A coletividade como protagonista
por Bruno CarmeloA primeira imagem deste drama expõe rapidamente os conflitos e os personagens ao público. Trata-se dos 1100 funcionários de uma usina francesa, prestes a serem demitidos quando a diretoria decide fechar a unidade e reabri-la na Romênia, onde os salários serão mais baixos. Nesta cena inicial, sindicalistas e executivos discutem sobre a legalidade e moralidade das demissões. Durante os próximos 115 minutos, o tema será o mesmo.
O diretor Stéphane Brizé aposta numa estrutura arriscada: ele pretende reproduzir a sensação de cansaço, de repetições, de impotência sofrida pelos trabalhadores. Eles gritam, mas não são ouvidos, argumentam, mas ouvem em resposta que “a diretoria está tão decepcionada quanto vocês”. O grupo recebe promessas de novos encontros e negociações, mas a situação não avança. As greves fazem pressão, mas não surtem efeitos práticos. A frustração é o motor de (in)ação deste filme que se pretende maçante, duro, asfixiante como são as relações de poder.
Para o espectador interessado em conflitos político-sociais, as discussões oferecem um denso mosaico sobre as falhas do capitalismo globalizado. Discute-se a liberdade excessiva das empresas, a fragilidade do governo, o papel da mídia na defesa do patronado e criminalização dos movimentos sociais, a função da polícia em defender a propriedade privada ao invés dos trabalhadores. Laurent (Vincent Lindon) constitui o porta-voz deste combate, mas os enquadramentos jamais o colocam sozinho em cena. Ele fala em nome de um grupo imenso, que se expressa sem parar ao seu lado.
Não espere momentos de silêncio, de respiro, nem uma apresentação detalhada das vidas afetivas destas pessoas. Elas são descritas, acima de tudo, como trabalhadoras. Seu caráter intercambiável serve como discurso político: não existe uma pessoa com mais razão do que a outra. Elas existem apenas como grupo, e em grupo. Brizé traz a figura do operário, como conceito, de volta ao protagonismo no cinema. Esta não é mais uma metáfora social e poética, a exemplo de O Valor de um Homem, filme anterior da dupla Brizé-Lindon. Agora, o cineasta parte para algo concreto, maciço, como as máquinas operadas por Laurent e seus colegas.

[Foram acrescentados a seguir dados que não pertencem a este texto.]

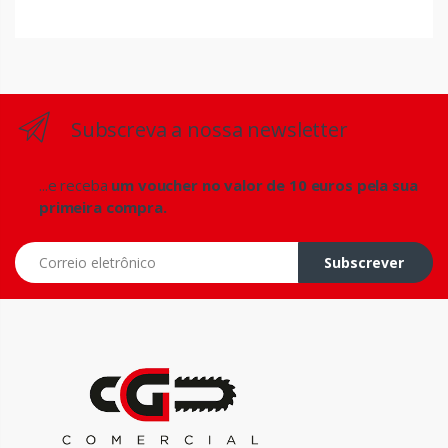
Subscreva a nossa newsletter
...e receba
um voucher no valor de 10 euros pela sua
primeira compra.
Correio eletrônico
Subscrever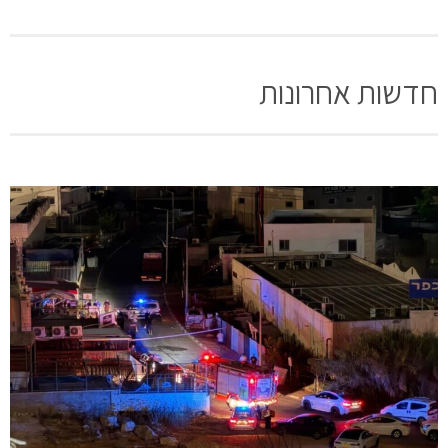
חדשות אחרונות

A metáfora da guerra serve muito bem ao propósito do filme: assim como nos conflitos entre nações, a guerra permite a oposição de coletividades igualmente anônimas (“os trabalhadores”, “os executivos”), para as quais os conflitos implicam uma possibilidade de morte. A entrada das usinas serve de terreno de combate, inicialmente verbal, e depois, perturbadoramente físico. A insistência de filmar os rostos também contribui a retratar o desgaste destes corpos como instrumento de trabalho. Para quem equipara greves a ausência de trabalho ou “vagabundagem”, basta ver o esforço sobre-humano exigido do grupo para se sustentar, e superar suas divergências internas.
É verdade que a experiência proposta por En Guerre não é nada agradável, nem pretende ser. Dentro da sala de cinema, os espectadores respiravam ao fim de cada longa cena saturada de gritos e trocas de acusações. Se o projeto encontra um limite importante, ele diz respeito a sua capacidade de representação: ao invés de simbolizar o cansaço, de encontrar ícones e metáforas para a luta, Brizé parte para a reprodução de uma realidade.

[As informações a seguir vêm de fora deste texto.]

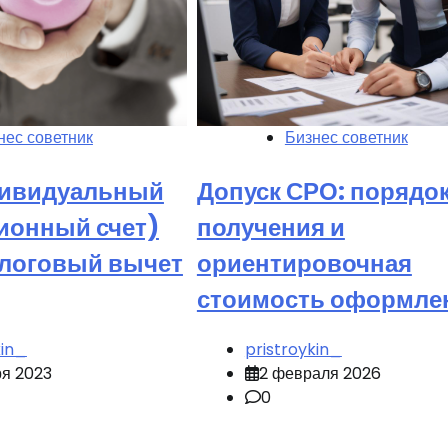
нес советник
Бизнес советник
дивидуальный
Допуск СРО: порядо
ионный счет)
получения и
алоговый вычет
ориентировочная
стоимость оформле
kin_
pristroykin_
ря 2023
2 февраля 2026
0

Por um lado, ele ganha em verossimilhança e na força de um grupo de sindicalistas com posições válidas, ainda que conflitantes. Os diálogos soam reais, cada grito reflete uma indignação palpável. Lindon, em especial, encontra uma variação impressionante de tons ao longo da batalha – vide o clímax, em silêncio. Por outro lado, choca mais pelas sensações do que pelo intelecto. O roteiro busca sensibilizar o espectador, no sentido estrito do termo, ao invés de provocá-lo em suas ideias. É possível que a intenção principal do projeto seja a comunicação com o público médio, não acostumado ao tema.

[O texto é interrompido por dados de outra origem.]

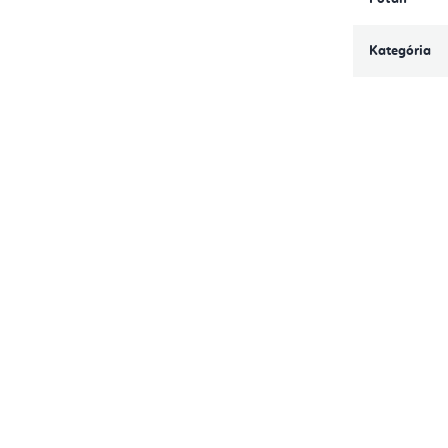
Kategória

Chega a ser questionável a tendência ao martírio explícito rumo ao final, sublinhando a entrega completa dos personagens ao movimento, algo que já estava suficientemente claro. O filme parte de um tom intenso e termina em algo ainda mais forte, próximo da chantagem emocional. Talvez seja preciso esperar um bom tempo após o fim da sessão para raciocinarmos sobre as ideias lançadas. Durante todo o filme, o espectador é imerso no meio da briga. A poeira não baixa jamais.
Filme visto no 71º Festival Internacional de Cannes, em maio de 2018.